Brodsky A L, Minissale C J, Melero M J, Sánchez Avalos J C
Departamento de Medicina Interna, Hospital de Clinicas José de San Martín, Facultad de Medicina, Universidad de Buenos Aires, Argentina.
Medicina (B Aires). 1993;53(5):401-7.
In order to evaluate whether the prophylactic use of fluoroquinolones diminishes the incidence of infections and/or mortality during neutropenia, we undertook a prospective, aleatory and controlled study in non-hospitalized adult patients with acute leukemia and chemotherapy-induced neutropenia including twenty five episodes of neutropenia including twenty five episodes of neutropenia which had occurred in 14 patients who were randomly selected either to receive or not quinolones (norfloxacin 800 mg daily or ciprofloxacin 1000 mg daily). Both groups were similar in terms of sex, age, underlying disease, chemotherapy for hematologic malignancy, duration and severity of neutropenia. The use of quinolones was associated with a delay in the fever onset during neutropenia (p = 0.0448), a decrease in the proportion of neutropenic febrile days (p = 0.0456), a decrease of infections caused by gram-negative bacilli (p = 0.037) and an increase of Streptococcus infections (p = 0.0857). There was no significant decrease in mortality, incidence of severe infections, proportion of neutropenic episodes without fever, empiric use of amphotericin B or fungal infections between both groups. The results of this study demonstrate that the prophylactic use of fluoroquinolones does not diminish the infectious morbidity and/or mortality in these patients.

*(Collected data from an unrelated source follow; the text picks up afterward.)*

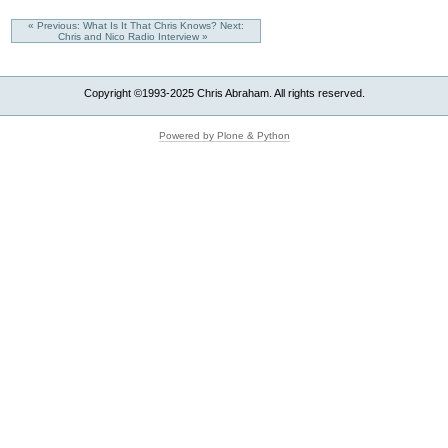
« Previous: What Is It That Chris Knows?
Next:
Chris and Nico Radio Interview »
Copyright ©1993-2025 Chris Abraham. All rights reserved.
Powered by Plone & Python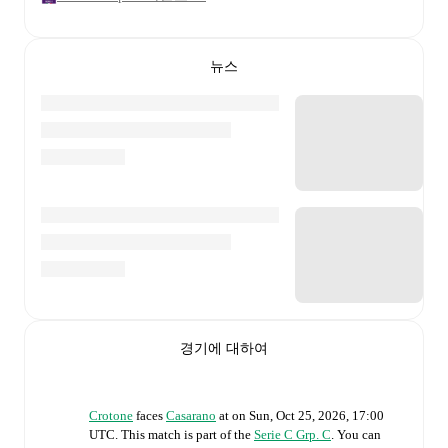
뉴스
경기에 대하여
Crotone
faces
Casarano
at
on
Sun, Oct 25, 2026, 17:00
UTC
.
This match is part of the
Serie C Grp. C
. You can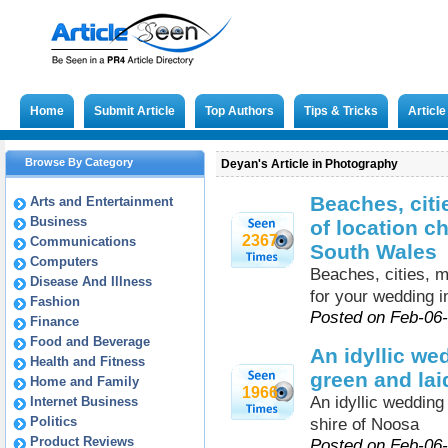
Home
Submit Article
Top Authors
Tips & Tricks
Articl
Browse By Category
Deyan's Article in Photography
Beaches, citi
Arts and Entertainment
Business
of location c
2367
Communications
South Wales
Computers
Beaches, cities, m
Disease And Illness
for your wedding 
Fashion
Posted on Feb-06
Finance
Food and Beverage
An idyllic w
Health and Fitness
green and lai
Home and Family
1966
An idyllic weddin
Internet Business
Politics
shire of Noosa
Product Reviews
Posted on Feb-06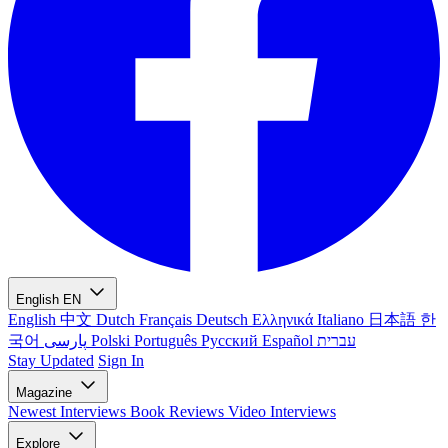
English
EN
English
中文
Dutch
Français
Deutsch
Ελληνικά
Italiano
日本語
한
국어
پارسی
Polski
Português
Русский
Español
עברית
Stay Updated
Sign In
Magazine
Newest
Interviews
Book Reviews
Video Interviews
Explore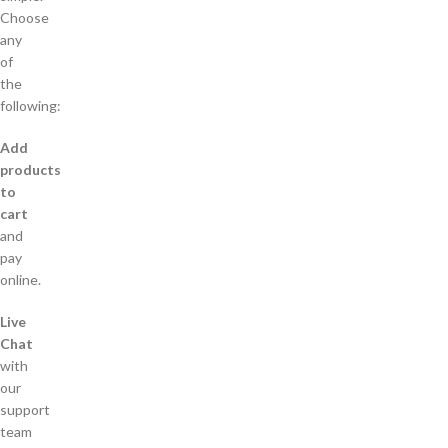
Choose
any
of
the
following:
Add
products
to
cart
and
pay
online.
Live
Chat
with
our
support
team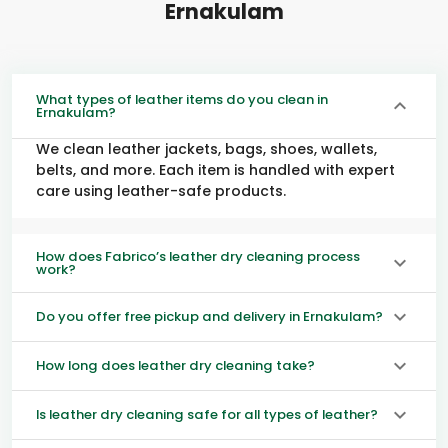
Ernakulam
What types of leather items do you clean in
Ernakulam?
We clean leather jackets, bags, shoes, wallets,
belts, and more. Each item is handled with expert
care using leather-safe products.
How does Fabrico’s leather dry cleaning process
work?
Do you offer free pickup and delivery in Ernakulam?
How long does leather dry cleaning take?
Is leather dry cleaning safe for all types of leather?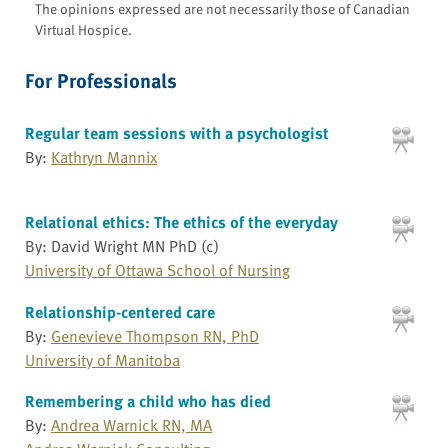
The opinions expressed are not necessarily those of Canadian
Virtual Hospice.
For Professionals
Regular team sessions with a psychologist
By:
Kathryn Mannix
Relational ethics: The ethics of the everyday
By: David Wright MN PhD (c)
University of Ottawa School of Nursing
Relationship-centered care
By:
Genevieve Thompson RN, PhD
University of Manitoba
Remembering a child who has died
By:
Andrea Warnick RN, MA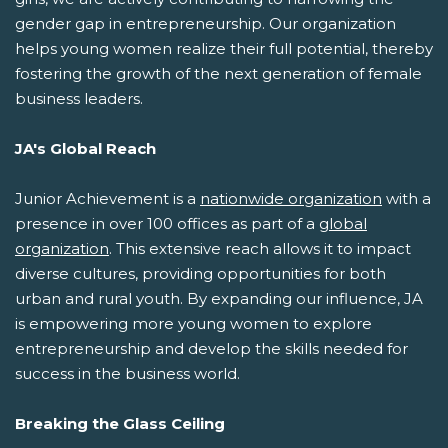
gender gap in entrepreneurship. Our organization
helps young women realize their full potential, thereby
fostering the growth of the next generation of female
business leaders.
JA's Global Reach
Junior Achievement is a
nationwide organization
with a
presence in over 100 offices as part of a
global
organization
. This extensive reach allows it to impact
diverse cultures, providing opportunities for both
urban and rural youth. By expanding our influence, JA
is empowering more young women to explore
entrepreneurship and develop the skills needed for
success in the business world.
Breaking the Glass Ceiling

为了评估预防性使用氟喹诺酮类药物是否能降低中性粒细胞减少症期间感染的发生率和/或死亡率,我们对非住院的急性白血病且化疗引起中性粒细胞减少症的成年患者进行了一项前瞻性、随机对照研究,其中包括14例患者发生的25次中性粒细胞减少症发作,这些患者被随机选择接受或不接受喹诺酮类药物(诺氟沙星每日800毫克或环丙沙星每日1000毫克)。两组在性别、年龄、基础疾病、血液系统恶性肿瘤的化疗、中性粒细胞减少症的持续时间和严重程度方面相似。使用喹诺酮类药物与中性粒细胞减少症期间发热发作延迟有关(p = 0.0448),中性粒细胞减少发热天数比例降低(p = 0.0456),革兰氏阴性杆菌引起的感染减少(p = 0.037)以及链球菌感染增加(p = 0.0857)。两组之间在死亡率、严重感染发生率、无发热的中性粒细胞减少症发作比例、两性霉素B的经验性使用或真菌感染方面均无显著降低。本研究结果表明,预防性使用氟喹诺酮类药物并不能降低这些患者的感染发病率和/或死亡率。